Utah Court of Appeals
When does the statute of limitations begin for breach of contract claims involving dissolved corporations? Hunter v. Finau Explained
Summary
David Hunter, assignee of ICON Sports, sued the Finaus personally for breach of 2007 agreements providing ICON with loans and equity interests in the Finau Corporation, which was designed to facilitate investment in the professional golf careers of Tony and Gipper Finau. The district court dismissed all claims as time-barred, finding that the dissolution of the Finau Corporation in 2009 triggered the statute of limitations, not the Finaus’ later professional success.
Practice Areas & Topics
Analysis
The Utah Court of Appeals in Hunter v.

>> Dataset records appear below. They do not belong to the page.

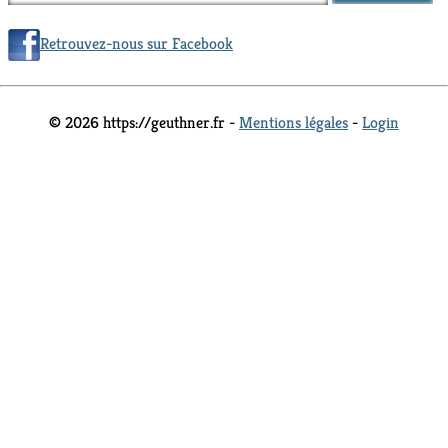
Retrouvez-nous sur Facebook
© 2026 https://geuthner.fr -
Mentions légales
-
Login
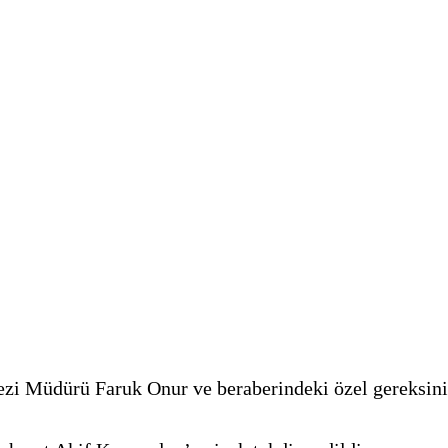
zi Müdürü Faruk Onur ve beraberindeki özel gereksini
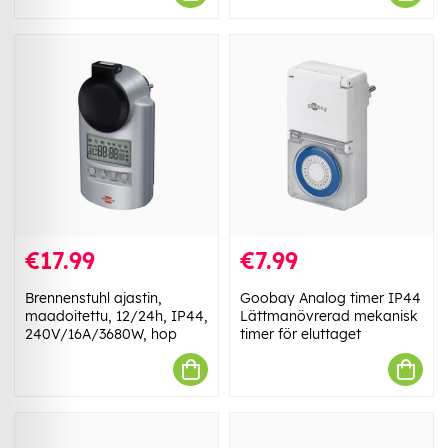
€17.99
€7.99
Brennenstuhl ajastin,
Goobay Analog timer IP44
maadoitettu, 12/24h, IP44,
Lättmanövrerad mekanisk
240V/16A/3680W, hop
timer för eluttaget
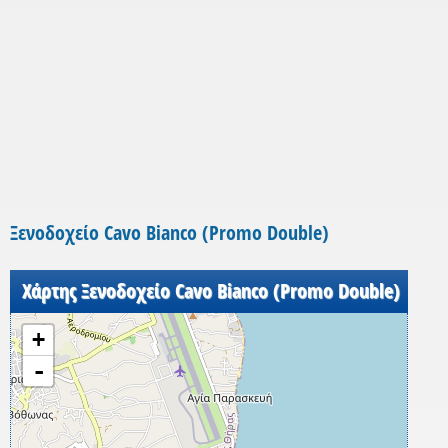
Ξενοδοχείο Cavo Bianco (Promo Double)
Χάρτης Ξενοδοχείο Cavo Bianco (Promo Double)
+
-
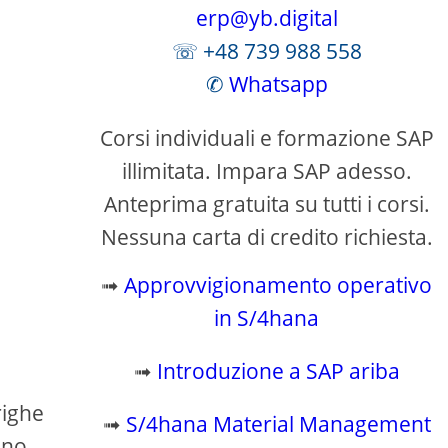
erp@yb.digital
☏ +48 739 988 558
✆
Whatsapp
Corsi individuali e formazione SAP
illimitata. Impara SAP adesso.
Anteprima gratuita su tutti i corsi.
Nessuna carta di credito richiesta.
➟
Approvvigionamento operativo
in S/4hana
➟
Introduzione a SAP ariba
righe
➟
S/4hana Material Management
nno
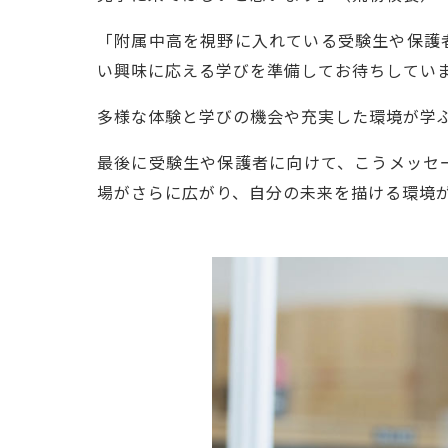
「附属中高を視野に入れている受験生や保護
い興味に応える学びを準備してお待ちしてい
多様な体験と学びの機会や充実した環境が学
最後に受験生や保護者に向けて、こうメッセ
場がさらに広がり、自分の未来を描ける環境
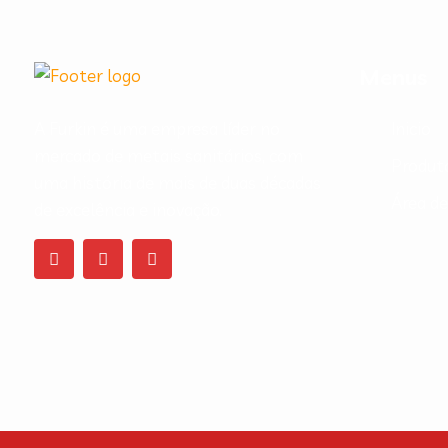
Menus
A Furkin é uma empresa líder no
Inicio
mercado de metais sanitários, com
Produt
uma história de mais de duas décadas
Área d
de excelência e inovação.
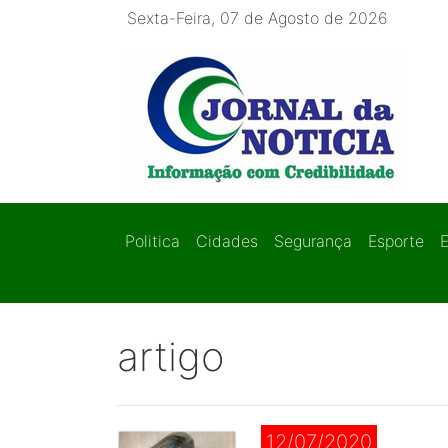
Sexta-Feira, 07 de Agosto de 2026
Politica
Cidades
Segurança
Esporte
artigo
12/07/2020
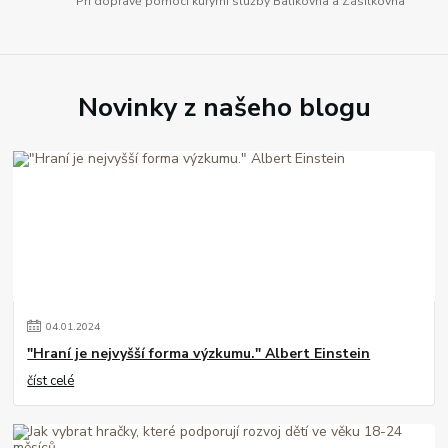
Při dopravě pomocí kurýrní služby Balíkovna a Zásilkovna
Novinky z našeho blogu
04
.
01
.
2024
"Hraní je nejvyšší forma výzkumu." Albert Einstein
číst celé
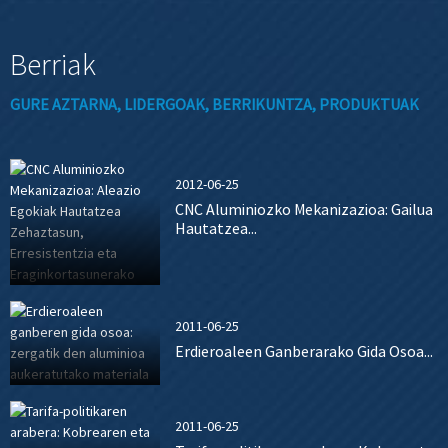
Berriak
GURE AZTARNA, LIDERGOAK, BERRIKUNTZA, PRODUKTUAK
2012-06-25
CNC Aluminiozko Mekanizazioa: Gailua
Hautatzea...
2011-06-25
Erdieroaleen Ganberarako Gida Osoa...
2011-06-25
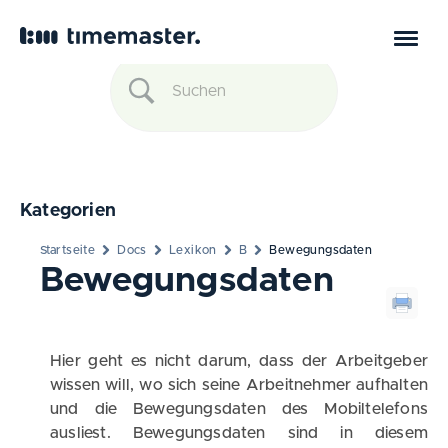
Kategorien
Startseite
Docs
Lexikon
B
Bewegungsdaten
Bewegungsdaten
Hier geht es nicht darum, dass der Arbeitgeber
wissen will, wo sich seine Arbeitnehmer aufhalten
und die Bewegungsdaten des Mobiltelefons
ausliest. Bewegungsdaten sind in diesem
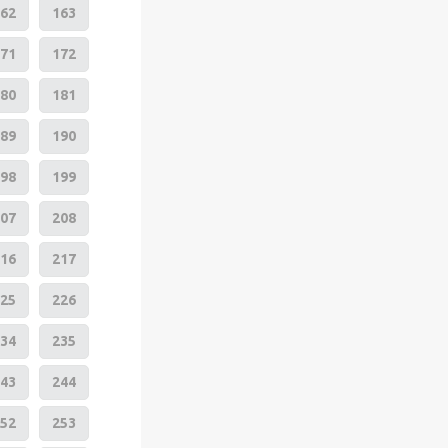
62
163
71
172
80
181
89
190
98
199
07
208
16
217
25
226
34
235
43
244
52
253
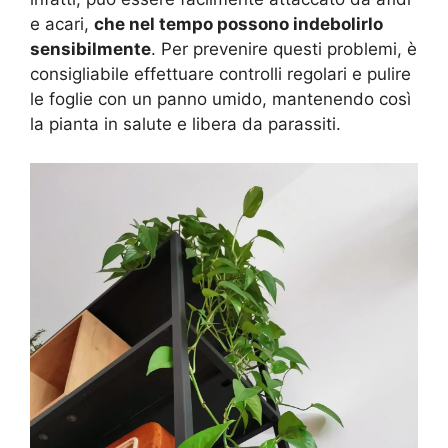
e acari,
che nel tempo possono indebolirlo
sensibilmente
. Per prevenire questi problemi, è
consigliabile effettuare controlli regolari e pulire
le foglie con un panno umido, mantenendo così
la pianta in salute e libera da parassiti.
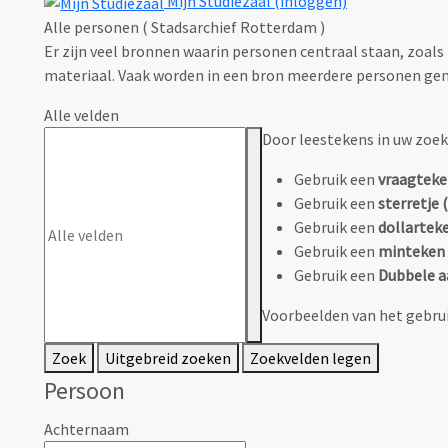
Mijn Studiezaal (inloggen)
Alle personen ( Stadsarchief Rotterdam )
Er zijn veel bronnen waarin personen centraal staan, zoals
materiaal. Vaak worden in een bron meerdere personen gen
Alle velden
Door leestekens in uw zoeko
Gebruik een
vraagteke
Gebruik een
sterretje (
Gebruik een
dollarteke
Gebruik een
minteken 
Gebruik een
Dubbele a
Voorbeelden van het gebrui
Zoek
Uitgebreid zoeken
Zoekvelden legen
Persoon
Achternaam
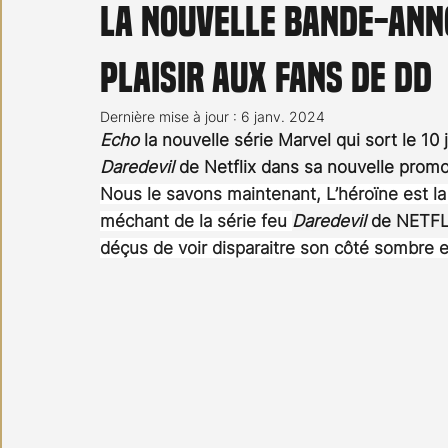
La nouvelle bande-anno
Carnet noir
Open Air
Série TV
Stéfanie 
plaisir aux fans de DD
Dernière mise à jour :
6 janv. 2024
Echo
 la nouvelle série Marvel qui sort le 10
Daredevil
 de Netflix dans sa nouvelle promo
Nous le savons maintenant, L’héroïne est la 
méchant de la série feu 
Daredevil
 de NETFL
déçus de voir disparaitre son côté sombre e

Finau addressed a critical timing question: when does the statute of limitations begin to run for breach of contract claims when the contracting entity has been dissolved? The court’s analysis provides important guidance for practitioners handling corporate investment disputes.
Background and Facts
In 2007, ICON Sports entered into loan and equity agreements with the Finau Corporation, created to facilitate investment in the professional golf careers of Tony and Gipper Finau. The Loan Agreement provided a $495,000 interest-free loan to be repaid through “50% of all Finau Corporation revenue and winnings of participant golfers.” The Equity Agreement gave ICON a 20% equity position, with the understanding that “all monies, contracts and business properties” would flow into the corporation for members’ benefit. The Finau Corporation was dissolved in 2009, but the Finau brothers later achieved substantial professional success. David Hunter, ICON’s assignee, sued the Finaus personally in 2021 for breach of contract, breach of the covenant of good faith and fair dealing, and unjust enrichment.
Key Legal Issues
The primary issue was whether the statute of limitations began running when the Finau Corporation was dissolved in 2009, or later when the Finau brothers began earning substantial money from their golf careers. Hunter argued that no breach occurred until the Finaus had money to pay, invoking both condition precedent and anticipatory breach theories. He also claimed the discovery rule should toll the limitations period.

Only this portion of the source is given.